# FEAST Get Started

Use a sepeate VENV with FEAST related only installation. Otherwise, lots of errors e.g. [Expected 96 from C header, got 88 from PyObject](https://github.com/sinaptik-ai/pandas-ai/issues/1251).

* [FEAST Quickstart](https://docs.feast.dev/getting-started/quickstart)
* [quickstart.ipynb](https://github.com/feast-dev/feast/blob/master/examples/quickstart/quickstart.ipynb).

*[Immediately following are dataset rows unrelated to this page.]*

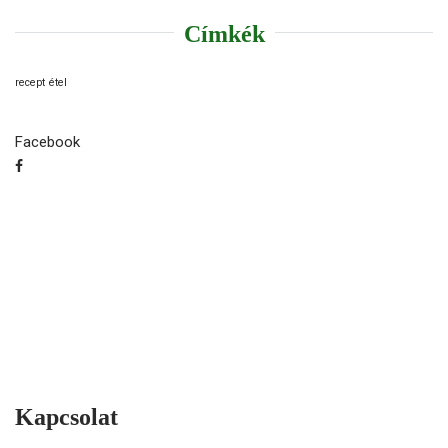
Címkék
recept
étel
Facebook
Kapcsolat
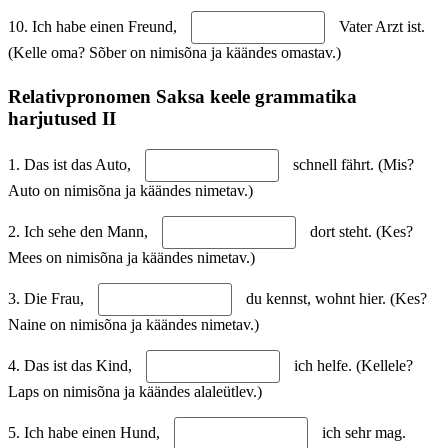
10. Ich habe einen Freund,
Vater Arzt ist.
(Kelle oma? Sõber on nimisõna ja käändes omastav.)
Relativpronomen Saksa keele grammatika
harjutused II
1. Das ist das Auto,
schnell fährt. (Mis?
Auto on nimisõna ja käändes nimetav.)
2. Ich sehe den Mann,
dort steht. (Kes?
Mees on nimisõna ja käändes nimetav.)
3. Die Frau,
du kennst, wohnt hier. (Kes?
Naine on nimisõna ja käändes nimetav.)
4. Das ist das Kind,
ich helfe. (Kellele?
Laps on nimisõna ja käändes alaleütlev.)
5. Ich habe einen Hund,
ich sehr mag.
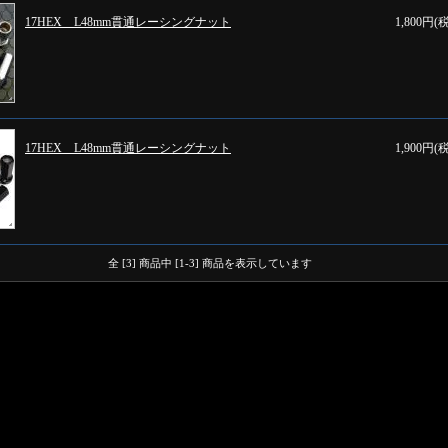
17HEX L48mm貫通レーシングナット
1,800円(
17HEX L48mm貫通レーシングナット
1,900円(
全 [3] 商品中 [1-3] 商品を表示しています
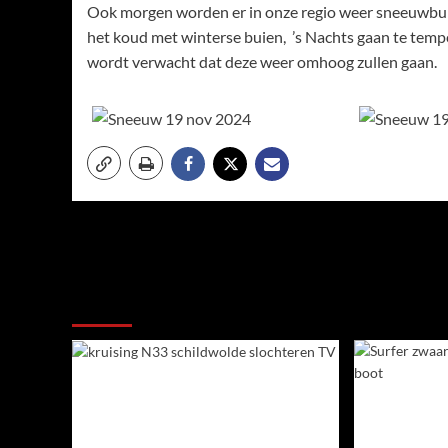
Ook morgen worden er in onze regio weer sneeuwbuien
het koud met winterse buien, ’s Nachts gaan te temp
wordt verwacht dat deze weer omhoog zullen gaan.
Meer verhalen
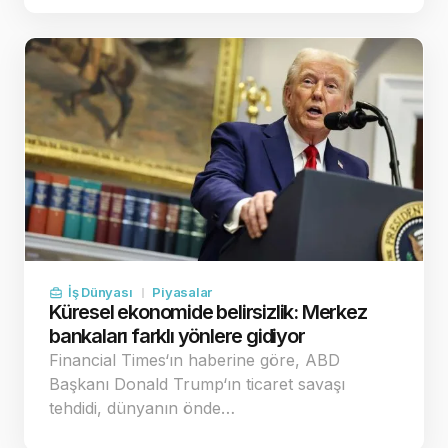
İş Dünyası
Piyasalar
Küresel ekonomide belirsizlik: Merkez
bankaları farklı yönlere gidiyor
Financial Times‘ın haberine göre, ABD
Başkanı Donald Trump‘ın ticaret savaşı
tehdidi, dünyanın önde…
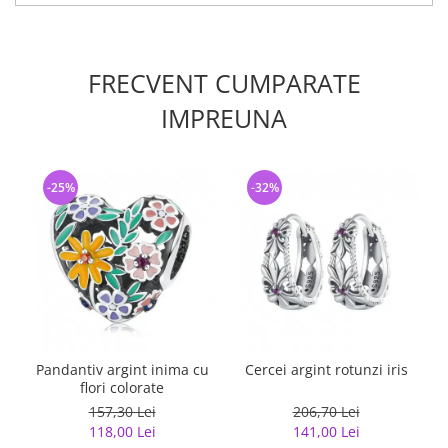
FRECVENT CUMPARATE
IMPREUNA
-25%
-32%
Pandantiv argint inima cu
Cercei argint rotunzi iris
flori colorate
157,30 Lei
206,70 Lei
118,00 Lei
141,00 Lei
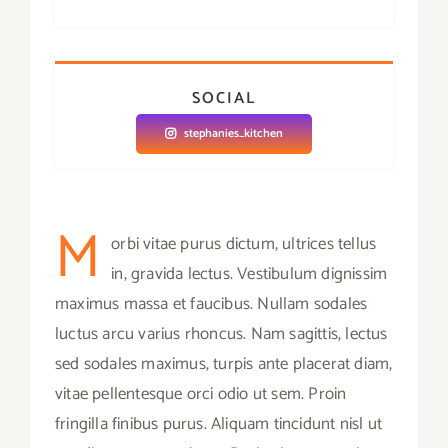
SOCIAL
stephanies_kitchen
M
orbi vitae purus dictum, ultrices tellus
in, gravida lectus. Vestibulum dignissim
maximus massa et faucibus. Nullam sodales
luctus arcu varius rhoncus. Nam sagittis, lectus
sed sodales maximus, turpis ante placerat diam,
vitae pellentesque orci odio ut sem. Proin
fringilla finibus purus. Aliquam tincidunt nisl ut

FEAST document and samples are poorly written. Better tutorials: 

* [Creating a Feature Store with Feast - Part 1: Building a Local Feature Store for ML Training and Prediction](https://kedion.medium.com/creating-a-feature-store-with-feast-part-1-37c380223e2f)
* [Creating a Feature Store with Feast - Part 2: Validating Data with Feast and Great Expectations](https://kedion.medium.com/feature-storage-for-ml-with-feast-part-2-34df1971a8d3)
* [Creating a Feature Store with Feast - Part 3: Building An API and React App for Feast](https://kedion.medium.com/feature-storage-for-ml-with-feast-a061899fc4a2)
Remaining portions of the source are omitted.